[Exercise brief]
The entries below should be repeated exactly, with no pictures carried over.
(Beginning of Task input)
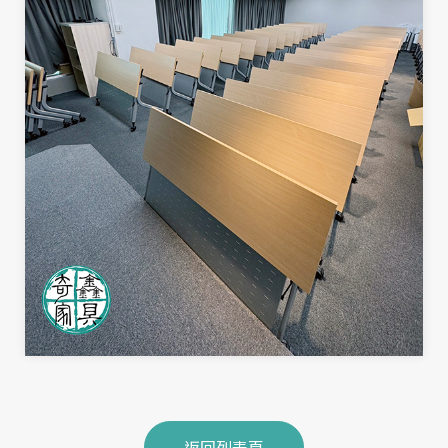
返回列表頁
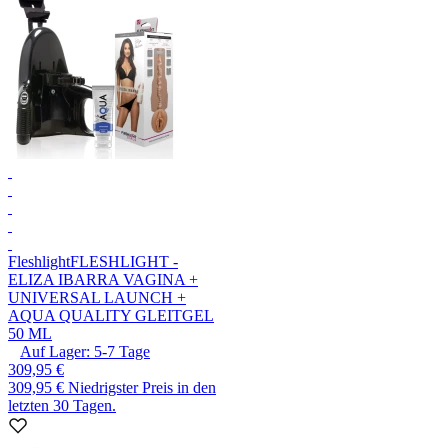
Fleshlight
FLESHLIGHT -
ELIZA IBARRA VAGINA +
UNIVERSAL LAUNCH +
AQUA QUALITY GLEITGEL
50 ML
Auf Lager:
5-7
Tage
309,95 €
309,95 €
Niedrigster Preis in den
letzten 30 Tagen.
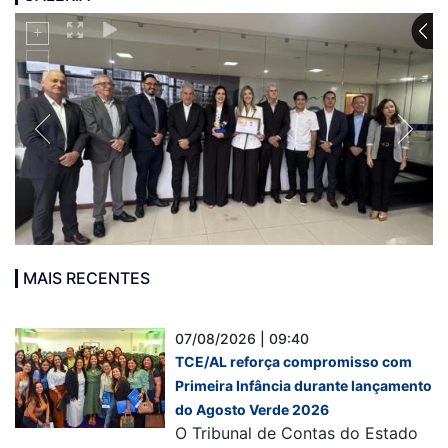
MAIS RECENTES
07/08/2026 | 09:40
TCE/AL reforça compromisso com
Primeira Infância durante lançamento
do Agosto Verde 2026
O Tribunal de Contas do Estado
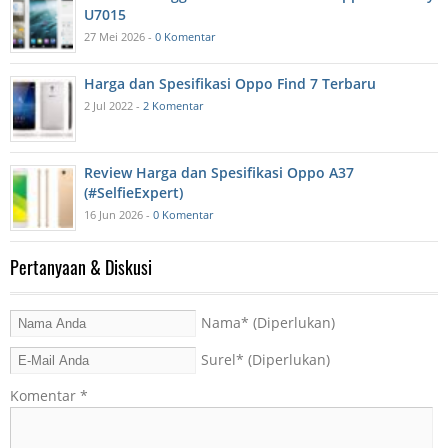
U7015
27 Mei 2026 -
0 Komentar
Harga dan Spesifikasi Oppo Find 7 Terbaru
2 Jul 2022 -
2 Komentar
Review Harga dan Spesifikasi Oppo A37
(#SelfieExpert)
16 Jun 2026 -
0 Komentar
Pertanyaan & Diskusi
Nama
* (Diperlukan)
Surel
* (Diperlukan)
Komentar
*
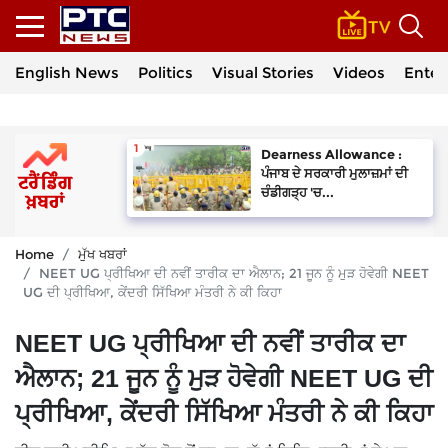
English News
Politics
Visual Stories
Videos
Enter
Dearness Allowance :
ਪੰਜਾਬ ਦੇ ਸਰਕਾਰੀ ਮੁਲਾਜ਼ਮਾਂ ਦੀ
ਚੰਡੀਗੜ੍ਹ 'ਚ...
Home
ਮੁੱਖ ਖਬਰਾਂ
NEET UG ਪ੍ਰੀਖਿਆ ਦੀ ਨਵੀਂ ਤਾਰੀਕ ਦਾ ਐਲਾਨ; 21 ਜੂਨ ਨੂੰ ਮੁੜ ਹੋਵੇਗੀ NEET
UG ਦੀ ਪ੍ਰੀਖਿਆ, ਕੇਂਦਰੀ ਸਿੱਖਿਆ ਮੰਤਰੀ ਨੇ ਕੀ ਕਿਹਾ
NEET UG ਪ੍ਰੀਖਿਆ ਦੀ ਨਵੀਂ ਤਾਰੀਕ ਦਾ
ਐਲਾਨ; 21 ਜੂਨ ਨੂੰ ਮੁੜ ਹੋਵੇਗੀ NEET UG ਦੀ
ਪ੍ਰੀਖਿਆ, ਕੇਂਦਰੀ ਸਿੱਖਿਆ ਮੰਤਰੀ ਨੇ ਕੀ ਕਿਹਾ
(End of Task input)
[Your response]
返回列表頁
Fleshlight
FLESHLIGHT -
ELIZA IBARRA VAGINA +
UNIVERSAL LAUNCH +
AQUA QUALITY GLEITGEL
50 ML
Auf Lager:
5-7
Tage
309,95 €
309,95 €
Niedrigster Preis in den
letzten 30 Tagen.
MAIS RECENTES
07/08/2026 | 09:40
TCE/AL reforça compromisso com
Primeira Infância durante lançamento
do Agosto Verde 2026
O Tribunal de Contas do Estado
U7015
27 Mei 2026 -
0 Komentar
Harga dan Spesifikasi Oppo Find 7 Terbaru
2 Jul 2022 -
2 Komentar
Review Harga dan Spesifikasi Oppo A37
(#SelfieExpert)
16 Jun 2026 -
0 Komentar
Pertanyaan & Diskusi
Nama
* (Diperlukan)
Surel
* (Diperlukan)
Komentar
*
English News
Politics
Visual Stories
Videos
Enter
Dearness Allowance :
ਪੰਜਾਬ ਦੇ ਸਰਕਾਰੀ ਮੁਲਾਜ਼ਮਾਂ ਦੀ
ਚੰਡੀਗੜ੍ਹ 'ਚ...
Home
ਮੁੱਖ ਖਬਰਾਂ
NEET UG ਪ੍ਰੀਖਿਆ ਦੀ ਨਵੀਂ ਤਾਰੀਕ ਦਾ ਐਲਾਨ; 21 ਜੂਨ ਨੂੰ ਮੁੜ ਹੋਵੇਗੀ NEET
UG ਦੀ ਪ੍ਰੀਖਿਆ, ਕੇਂਦਰੀ ਸਿੱਖਿਆ ਮੰਤਰੀ ਨੇ ਕੀ ਕਿਹਾ
NEET UG ਪ੍ਰੀਖਿਆ ਦੀ ਨਵੀਂ ਤਾਰੀਕ ਦਾ
ਐਲਾਨ; 21 ਜੂਨ ਨੂੰ ਮੁੜ ਹੋਵੇਗੀ NEET UG ਦੀ
ਪ੍ਰੀਖਿਆ, ਕੇਂਦਰੀ ਸਿੱਖਿਆ ਮੰਤਰੀ ਨੇ ਕੀ ਕਿਹਾ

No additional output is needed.